This work addresses the challenge of effective multi-agent coordination under partial observability and incomplete information. The authors propose a differentiable cooperative framework grounded in cellular sheaf theory, wherein inputs are decomposed into overlapping local views. Each agent parameterizes a convex subproblem via a neural encoder, and coordination is achieved through a differentiable ADMM algorithm augmented with heterogeneous consensus constraints. The entire system is trained end-to-end by unrolling the optimization process, offering both interpretability and intervenability. Empirical results demonstrate significant performance gains over baseline methods on maze navigation, MNIST classification, and Sudoku solving tasks. Notably, the approach exhibits superior robustness under distributional shift and substantially outperforms MPNN models on Sudoku with comparable parameter counts.

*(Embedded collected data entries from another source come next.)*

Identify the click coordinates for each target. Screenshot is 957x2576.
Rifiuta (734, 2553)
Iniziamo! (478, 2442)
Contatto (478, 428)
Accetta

We present a differentiable optimization framework for multi-agent coordination. An input is decomposed into overlapping local views, each processed by an agent that solves a convex subproblem parameterized by a neural encoder. Agents coordinate through the Alternating Direction Method of Multipliers (ADMM) with inter-agent constraints specified by a cellular sheaf. The sheaf specifies which aspects of neighboring solutions must agree, allowing for heterogeneous notions of global consensus. Backpropagating through the unrolled optimization jointly trains all components of the multi-agent system. We evaluate on maze pathfinding, image classification, and Sudoku, where agents with individually insufficient local views learn to coordinate to produce correct global outputs. On MNIST, the local-view decomposition yields improved robustness to distribution shifts relative to a standard CNN. On Sudoku, the optimization-derived structure yields markedly higher solve rates than parameter-matched MPNN baselines. Finally, the ADMM structure exposes distinct primal, consensus, and dual state variables, opening the coordination dynamics to direct analysis and intervention -- a property unavailable in standard message-passing architectures.